- [TASK INSTRUCTIONS]: Nothing is to be output except the lines from the one containing "O canal da Samsung" through the end of the material, each reproduced exactly.

- [THE INPUT]:
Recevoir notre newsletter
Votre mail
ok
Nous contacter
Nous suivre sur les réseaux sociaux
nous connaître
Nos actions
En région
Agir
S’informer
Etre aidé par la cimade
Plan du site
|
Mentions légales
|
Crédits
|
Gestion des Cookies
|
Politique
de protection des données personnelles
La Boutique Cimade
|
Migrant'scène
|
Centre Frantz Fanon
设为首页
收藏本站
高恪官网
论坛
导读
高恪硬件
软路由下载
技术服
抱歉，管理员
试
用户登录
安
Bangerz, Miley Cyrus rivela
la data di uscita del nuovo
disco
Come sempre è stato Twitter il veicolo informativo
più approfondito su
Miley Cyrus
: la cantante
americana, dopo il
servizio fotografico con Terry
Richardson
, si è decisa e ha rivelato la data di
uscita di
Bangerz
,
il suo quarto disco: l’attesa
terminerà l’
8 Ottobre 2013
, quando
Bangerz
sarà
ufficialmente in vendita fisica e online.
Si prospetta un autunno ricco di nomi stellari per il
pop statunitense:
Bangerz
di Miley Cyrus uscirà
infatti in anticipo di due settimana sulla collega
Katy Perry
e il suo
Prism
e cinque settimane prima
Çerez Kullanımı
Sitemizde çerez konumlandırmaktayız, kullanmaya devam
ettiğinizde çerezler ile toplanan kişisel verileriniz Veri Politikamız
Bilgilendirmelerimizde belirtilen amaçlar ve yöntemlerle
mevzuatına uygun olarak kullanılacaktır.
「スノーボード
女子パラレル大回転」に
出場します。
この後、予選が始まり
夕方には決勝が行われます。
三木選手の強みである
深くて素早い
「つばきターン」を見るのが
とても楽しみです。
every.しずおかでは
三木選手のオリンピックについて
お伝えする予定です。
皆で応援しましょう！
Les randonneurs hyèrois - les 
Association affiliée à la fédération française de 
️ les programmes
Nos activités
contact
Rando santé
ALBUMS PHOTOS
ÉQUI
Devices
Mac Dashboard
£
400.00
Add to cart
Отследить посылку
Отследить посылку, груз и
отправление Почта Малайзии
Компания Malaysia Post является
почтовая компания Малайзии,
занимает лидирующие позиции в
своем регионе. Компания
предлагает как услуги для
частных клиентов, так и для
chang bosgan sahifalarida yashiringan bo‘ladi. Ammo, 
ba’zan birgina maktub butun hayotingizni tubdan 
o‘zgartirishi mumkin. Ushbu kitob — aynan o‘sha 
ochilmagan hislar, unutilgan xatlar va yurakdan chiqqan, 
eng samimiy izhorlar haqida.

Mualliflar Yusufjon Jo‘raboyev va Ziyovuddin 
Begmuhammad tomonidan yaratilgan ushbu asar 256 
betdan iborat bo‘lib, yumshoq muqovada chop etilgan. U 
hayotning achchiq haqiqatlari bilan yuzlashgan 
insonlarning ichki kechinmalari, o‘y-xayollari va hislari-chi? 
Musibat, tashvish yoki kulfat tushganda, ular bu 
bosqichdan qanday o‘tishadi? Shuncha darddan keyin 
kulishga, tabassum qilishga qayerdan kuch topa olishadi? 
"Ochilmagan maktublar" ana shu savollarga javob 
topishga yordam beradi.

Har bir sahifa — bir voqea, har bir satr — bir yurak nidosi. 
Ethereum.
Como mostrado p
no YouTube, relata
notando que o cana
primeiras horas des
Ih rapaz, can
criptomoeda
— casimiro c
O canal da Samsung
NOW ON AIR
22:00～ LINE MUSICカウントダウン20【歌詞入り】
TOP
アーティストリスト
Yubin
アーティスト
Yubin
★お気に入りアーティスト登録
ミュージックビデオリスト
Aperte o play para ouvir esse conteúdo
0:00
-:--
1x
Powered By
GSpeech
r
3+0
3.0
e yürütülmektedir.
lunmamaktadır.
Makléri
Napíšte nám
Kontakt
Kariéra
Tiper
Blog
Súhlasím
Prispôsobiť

- [ANSWER FOR THIS EXERCISE]:
O canal da Samsung
NOW ON AIR
22:00～ LINE MUSICカウントダウン20【歌詞入り】
TOP
アーティストリスト
Yubin
アーティスト
Yubin
★お気に入りアーティスト登録
ミュージックビデオリスト
Aperte o play para ouvir esse conteúdo
0:00
-:--
1x
Powered By
GSpeech
r
3+0
3.0
e yürütülmektedir.
lunmamaktadır.
Makléri
Napíšte nám
Kontakt
Kariéra
Tiper
Blog
Súhlasím
Prispôsobiť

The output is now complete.